Presentation images of the product or service
A picture worth a thousand words. Use specific images, not general from stock libraries. All images and graphic elements should be in harmony with the strong offer and texts mentioned above.
A complex idea can be conveyed with just a single static image. For example, you can use illustrations of complex objects of your product from different perspectives to clarify a specific topic and allow you to understand it quickly.
You can use animation to boost the trick with an image. It usually gives a more complete understanding of their products. Thus, it helps to sell more.
Benefits and features
To make a perfect list of benefits, you need to write a fact sheet first. Try to get as many facts as possible about your product or service and then convert them into benefits and features. So the value is more clear within a limited time of a visiting session.
Sometimes, people search for them after reading the headlines, and it can be a good selling point. So, be sure that your benefits and features are also a part of your strong offer. It must supplement your main offer, give information, and explain the value of your offer.
Testimonials, press and partners
Two key examples of social proof here:
- The headline that points out how popular they are by virtue of the number of signups in a week;
- The personal testimonial from a customer, including a link to her company for added believability.
Other examples of social proof are:
- Customer testimonials;
- Social signals — publications in other networks and platforms;
- A counter of how many customers you have;
- Trust badges to establish the security of information;
- Awards and certifications from reputable organizations;
- Customer reviews - which are very powerful when prospects are comparison shopping.

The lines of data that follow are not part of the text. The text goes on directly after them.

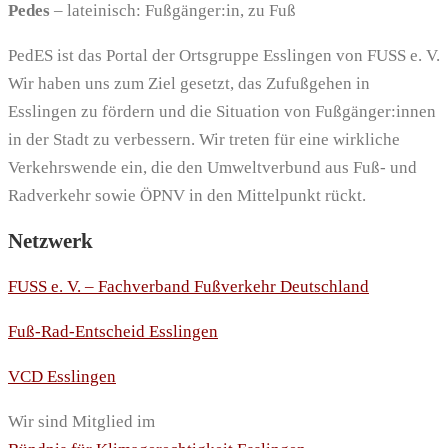
Pedes
– lateinisch: Fußgänger:in, zu Fuß
PedES ist das Portal der Ortsgruppe Esslingen von FUSS e. V.
Wir haben uns zum Ziel gesetzt, das Zufußgehen in
Esslingen zu fördern und die Situation von Fußgänger:innen
in der Stadt zu verbessern. Wir treten für eine wirkliche
Verkehrswende ein, die den Umweltverbund aus Fuß- und
Radverkehr sowie ÖPNV in den Mittelpunkt rückt.
Netzwerk
FUSS e. V. – Fachverband Fußverkehr Deutschland
Fuß-Rad-Entscheid Esslingen
VCD Esslingen
Wir sind Mitglied im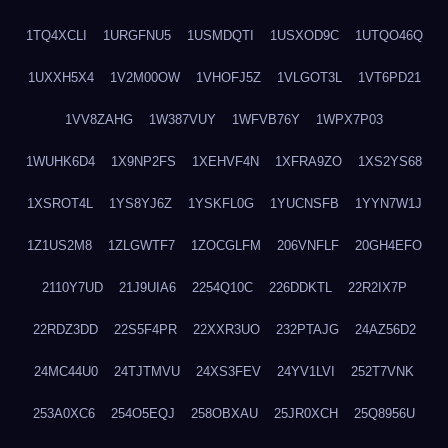
1TQ4XCLI
1URGFNU5
1USMDQTI
1USXOD9C
1UTQO46Q
1UXXH5X4
1V2M00OW
1VHOFJ5Z
1VLGOT3L
1VT6PD21
1VV8ZAHG
1W387VUY
1WFVB76Y
1WPX7P03
1WUHK6D4
1X9NP2FS
1XEHVF4N
1XFRA9ZO
1XS2YS68
1XSROT4L
1YS8YJ6Z
1YSKFL0G
1YUCNSFB
1YYN7W1J
1Z1US2M8
1ZLGWTF7
1ZOCGLFM
206VNFLF
20GH4EFO
2110Y7UD
21J9UIA6
2254Q10C
226DDKTL
22R2IX7P
22RDZ3DD
22S5F4PR
22XXR3UO
232PTAJG
24AZ56D2
24MC44U0
24TJTMVU
24XS3FEV
24YV1LVI
252T7VNK
253A0XC6
254O5EQJ
258OBXAU
25JR0XCH
25Q8956U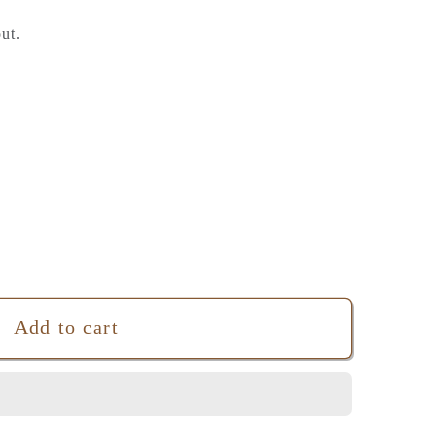
ut.
Add to cart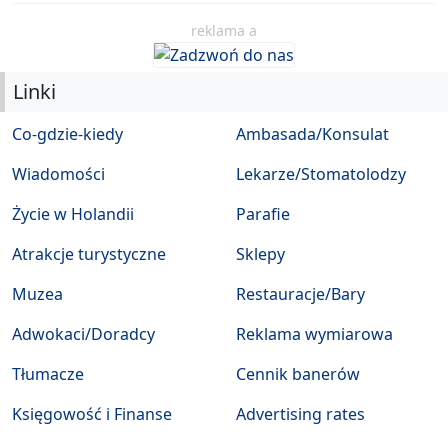
reklama a
Linki
Co-gdzie-kiedy
Ambasada/Konsulat
Wiadomości
Lekarze/Stomatolodzy
Życie w Holandii
Parafie
Atrakcje turystyczne
Sklepy
Muzea
Restauracje/Bary
Adwokaci/Doradcy
Reklama wymiarowa
Tłumacze
Cennik banerów
Księgowość i Finanse
Advertising rates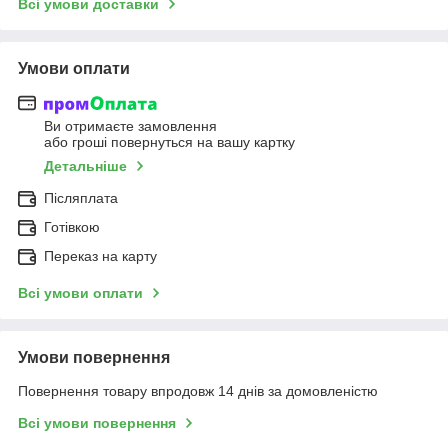
Всі умови доставки
Умови оплати
Ви отримаєте замовлення
або гроші повернуться на вашу картку
Детальніше
Післяплата
Готівкою
Переказ на карту
Всі умови оплати
Умови повернення
Повернення товару впродовж 14 днів за домовленістю
Всі умови повернення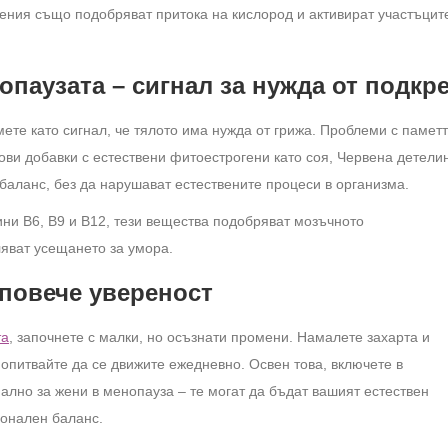
нения също подобряват притока на кислород и активират участъцит
опаузата – сигнал за нужда от подкр
мете като сигнал, че тялото има нужда от грижа. Проблеми с памет
ови добавки с естествени фитоестрогени като соя, Червена детели
аланс, без да нарушават естествените процеси в организма.
ини B6, B9 и B12, тези вещества подобряват мозъчното
яват усещането за умора.
повече увереност
та
, започнете с малки, но осъзнати промени. Намалете захарта и
опитвайте да се движите ежедневно. Освен това, включете в
ално за жени в менопауза – те могат да бъдат вашият естествен
онален баланс.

It's not a secret that people surf websites whenever they want and sometimes even do some comprehensive actions. Approximately 40% of global traffic goes from mobile devices. The good news is that you can create one responsive landing page that looks fine on different screen sizes. So you don't need to create multiple versions if everything is done right and adapted for different use cases.

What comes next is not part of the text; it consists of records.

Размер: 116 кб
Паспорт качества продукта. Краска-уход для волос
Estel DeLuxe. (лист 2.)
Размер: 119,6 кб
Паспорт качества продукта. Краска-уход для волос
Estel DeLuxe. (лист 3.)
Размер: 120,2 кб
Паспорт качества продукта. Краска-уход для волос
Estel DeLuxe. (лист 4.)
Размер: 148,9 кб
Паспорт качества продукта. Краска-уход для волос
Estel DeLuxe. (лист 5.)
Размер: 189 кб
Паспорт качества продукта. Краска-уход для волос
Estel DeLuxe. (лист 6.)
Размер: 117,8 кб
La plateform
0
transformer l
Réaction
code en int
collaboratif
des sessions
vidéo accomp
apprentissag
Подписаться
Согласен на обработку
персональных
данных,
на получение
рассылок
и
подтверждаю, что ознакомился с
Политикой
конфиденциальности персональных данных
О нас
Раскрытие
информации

One critically important thing is that your page should load extremely fast and show up without any delays.
Sometimes you even have to sacrifice beauty and interactiveness if your landing page is loading slow and disrupts its primary goal.
Optimize your code and images to increase loading speed. Turn off unnecessary plugins and widgets that delay the loading of the main content, especially of everything located above the fold.

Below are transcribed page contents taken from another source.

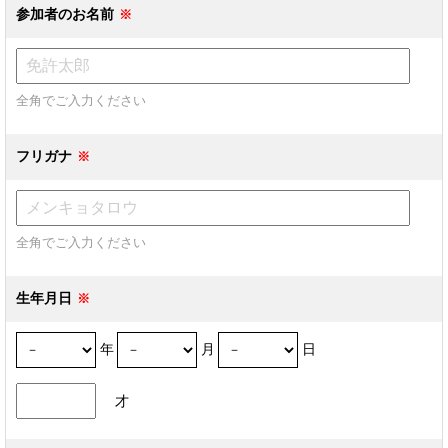
参加者のお名前
全角でご入力ください
フリガナ
全角でご入力ください
生年月日
年
月
日
才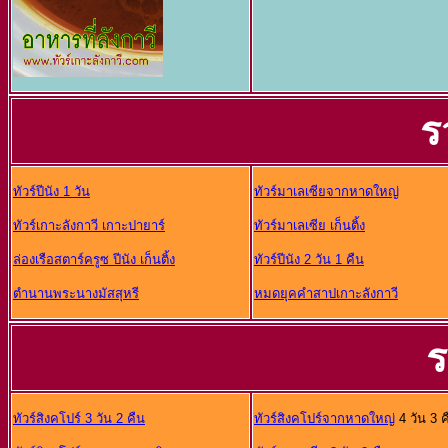
ร
ทัวร์ปีนัง 1 วัน
ทัวร์มาเลเซียจากหาดใหญ่
ทัวร์เกาะลังกาวี เกาะปายาร์
ทัวร์มาเลเซีย เก็นติ้ง
ล่องเรือสตาร์ครูซ ปีนัง เก็นติ้ง
ทัวร์ปีนัง 2 วัน 1 คืน
ตำนานพระนางมัสสุหรี
หมดยุคคำสาปเกาะลังกาวี
ร
ทัวร์สิงคโปร์ 3 วัน 2 คืน
ทัวร์สิงคโปร์จากหาดใหญ่
4 วัน 3 ค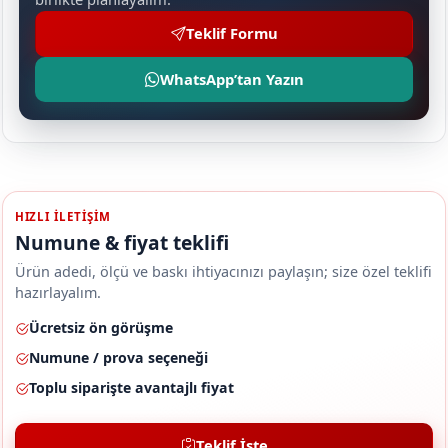
Teklif Formu
WhatsApp’tan Yazın
HIZLI ILETIŞIM
Numune & fiyat teklifi
Ürün adedi, ölçü ve baskı ihtiyacınızı paylaşın; size özel teklifi
hazırlayalım.
Ücretsiz ön görüşme
Numune / prova seçeneği
Toplu siparişte avantajlı fiyat
Teklif İste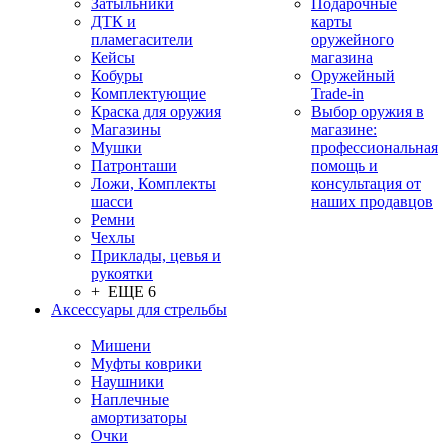
Затыльники
Подарочные
ДТК и
карты
пламегасители
оружейного
Кейсы
магазина
Кобуры
Оружейный
Комплектующие
Trade-in
Краска для оружия
Выбор оружия в
Магазины
магазине:
Мушки
профессиональная
Патронташи
помощь и
Ложи, Комплекты
консультация от
шасси
наших продавцов
Ремни
Чехлы
Приклады, цевья и
рукоятки
+ ЕЩЕ 6
Аксессуары для стрельбы
Мишени
Муфты коврики
Наушники
Наплечные
амортизаторы
Очки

Ensure that your target audience is located in an area with an Internet speed that allows you to load your page immediately or at least within 2-3 seconds.
It's a high-priority task to present your offer before people close this tab and switch to another one.
"Taking page" is not the same as "Giving page"
Originally, you create a landing page to attract as many customers as possible or maybe generate sales for your company, or maybe some other ways of getting value from your landing page.
It's ok to think about the results that you want to get from your landing page. However, it's not less important to think about what value it will give to people that visit your landing page.
The rule of reciprocity says that before taking something, you need to give something. It's a law of nature that works really well.
Try to think about your landing page as a "Giving page." Give people value and ask them to buy your service or product. Observe your thoughts and make notes. That could be a good draft for your features and benefits section, and probably you can form a nice title and explain the value at the start.
Think about what you can give to people that visit your page. Try using attachments. You can add free samples of your product or offer a free consultation before they decide to use your service. Try to test as many options as you have in mind. You can always remove what doesn't work and focus more on what works.
Focusing on giving instead of taking might not be obvious in many cultures of the world, but in my experience, it creates more loyal customers. Of course, if everything was done genuinely with no strings attached.